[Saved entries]
%%
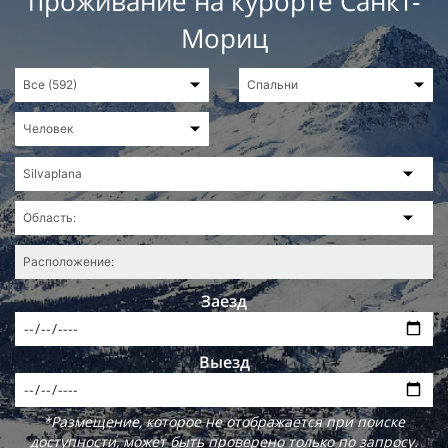
проживание на курорте Санкт-
Мориц
Заезд
Выезд
*Размещение, которое не отображается при поиске
доступности, может быть проверено только по запросу.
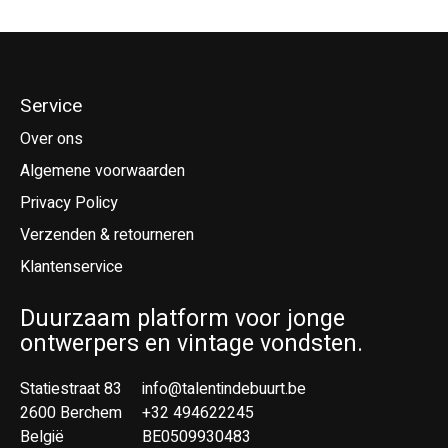
Service
Over ons
Algemene voorwaarden
Privacy Policy
Verzenden & retourneren
Klantenservice
Duurzaam platform voor jonge
ontwerpers en vintage vondsten.
Statiestraat 83
info@talentindebuurt.be
2600 Berchem
+32 494622245
België
BE0509930483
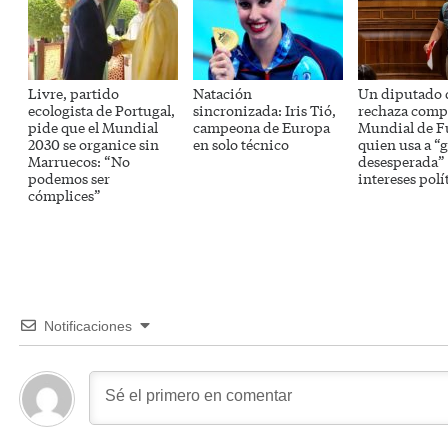
Livre, partido
Natación
Un diputado 
ecologista de Portugal,
sincronizada: Iris Tió,
rechaza comp
pide que el Mundial
campeona de Europa
Mundial de F
2030 se organice sin
en solo técnico
quien usa a “
Marruecos: “No
desesperada” 
podemos ser
intereses polí
cómplices”
Notificaciones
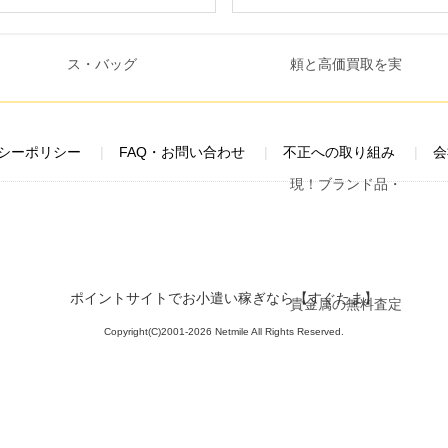
シーポリシー
FAQ・お問い合わせ
不正への取り組み
会
ポイントサイトでお小遣い稼ぎなら【すぐたま】
Copyright(C)2001-2026 Netmile All Rights Reserved.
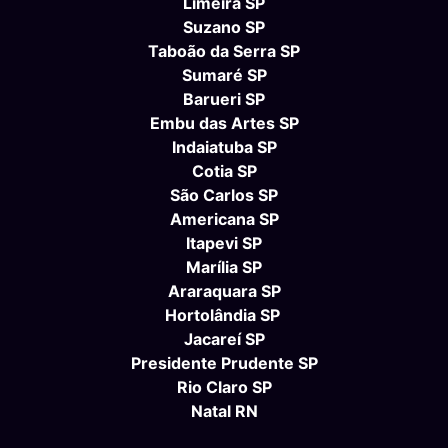
Limeira SP
Suzano SP
Taboão da Serra SP
Sumaré SP
Barueri SP
Embu das Artes SP
Indaiatuba SP
Cotia SP
São Carlos SP
Americana SP
Itapevi SP
Marília SP
Araraquara SP
Hortolândia SP
Jacareí SP
Presidente Prudente SP
Rio Claro SP
Natal RN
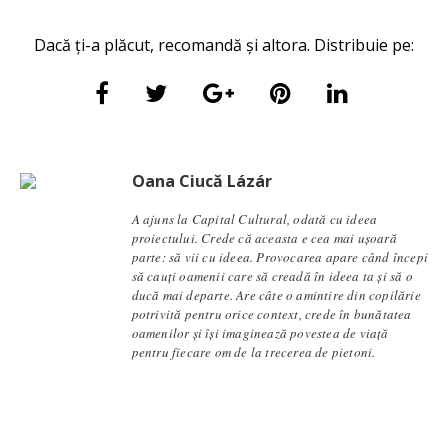
Dacă ți-a plăcut, recomandă și altora. Distribuie pe:
Oana Ciucă Lázár
A ajuns la Capital Cultural, odată cu ideea
proiectului. Crede că aceasta e cea mai ușoară
parte: să vii cu ideea. Provocarea apare când începi
să cauți oamenii care să creadă în ideea ta și să o
ducă mai departe. Are câte o amintire din copilărie
potrivită pentru orice context, crede în bunătatea
oamenilor și își imaginează povestea de viață
pentru fiecare om de la trecerea de pietoni.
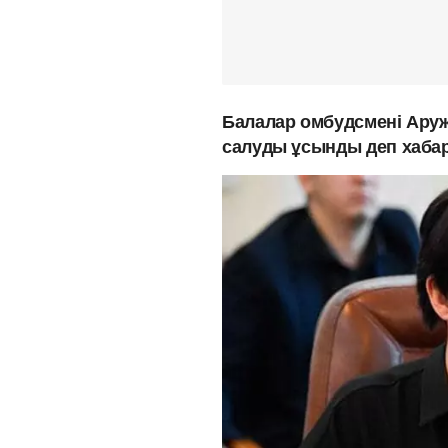
Балалар омбудсмені Аружа
салуды ұсынды деп хаб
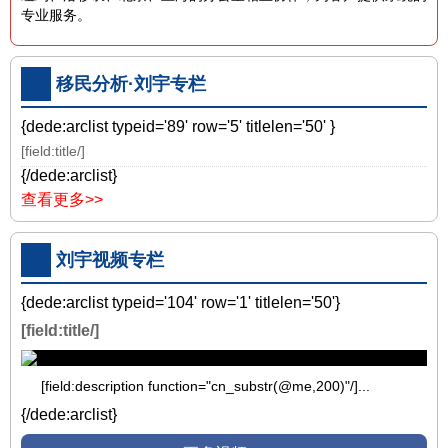
专业服务。
移民分析·刘宇专栏
{dede:arclist typeid='89' row='5' titlelen='50' }
[field:title/]
{/dede:arclist}
查看更多>>
刘宇视频专栏
{dede:arclist typeid='104' row='1' titlelen='50'}
[field:title/]
[field:description function="cn_substr(@me,200)"/]...
{/dede:arclist}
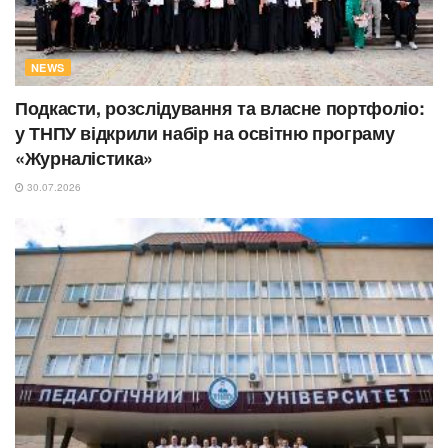
NEWS
Подкасти, розслідування та власне портфоліо:
у ТНПУ відкрили набір на освітню програму
«Журналістика»
30.07.2026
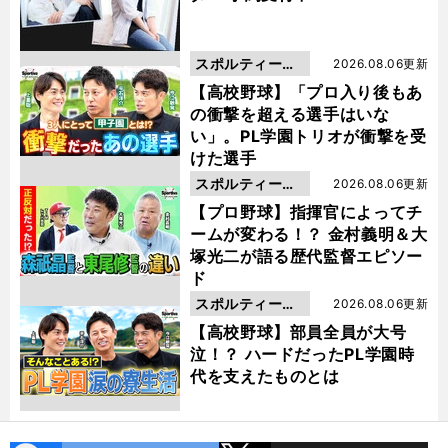
スポルティーバ
2026.08.06更新
動画
【高校野球】「プロ入り後もあ
の衝撃を超える選手はいな
い」。PL学園トリオが衝撃を受
けた選手
スポルティーバ
2026.08.06更新
動画
【プロ野球】指揮官によってチ
ームが変わる！？ 金村義明＆大
塚光二が語る歴代監督エピソー
ド
スポルティーバ
2026.08.06更新
動画
【高校野球】部員全員が大号
泣！？ ハードだったPL学園時
代を支えたものとは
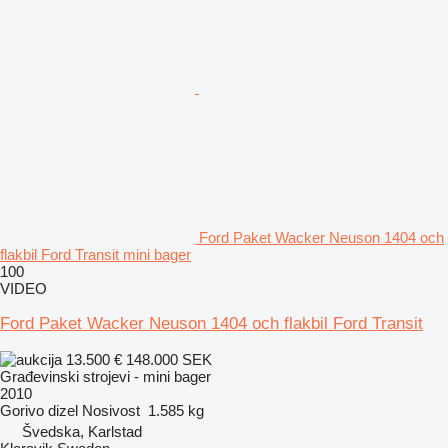
Ford Paket Wacker Neuson 1404 och
flakbil Ford Transit mini bager
100
VIDEO
Ford Paket Wacker Neuson 1404 och flakbil Ford Transit
13.500 €
148.000 SEK
Građevinski strojevi - mini bager
2010
Gorivo
dizel
Nosivost
1.585 kg
Švedska, Karlstad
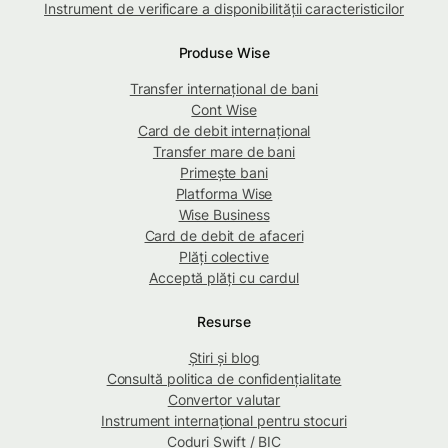
Instrument de verificare a disponibilității caracteristicilor
Produse Wise
Transfer internațional de bani
Cont Wise
Card de debit internațional
Transfer mare de bani
Primește bani
Platforma Wise
Wise Business
Card de debit de afaceri
Plăți colective
Acceptă plăți cu cardul
Resurse
Știri și blog
Consultă politica de confidențialitate
Convertor valutar
Instrument internațional pentru stocuri
Coduri Swift / BIC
%%
- WHAT NEEDS TO BE DONE: Please print the lines above word for word, starting at the one with "Americana SP" and ending at the one with "ducă mai departe.", both included, and without any picture.

- ANSWER TO THIS PROBLEM:
Americana SP
Itapevi SP
Marília SP
Araraquara SP
Hortolândia SP
Jacareí SP
Presidente Prudente SP
Rio Claro SP
Natal RN
Dacă ți-a plăcut, recomandă și altora. Distribuie pe:
Oana Ciucă Lázár
A ajuns la Capital Cultural, odată cu ideea
proiectului. Crede că aceasta e cea mai ușoară
parte: să vii cu ideea. Provocarea apare când începi
să cauți oamenii care să creadă în ideea ta și să o
ducă mai departe. Are câte o amintire din copilărie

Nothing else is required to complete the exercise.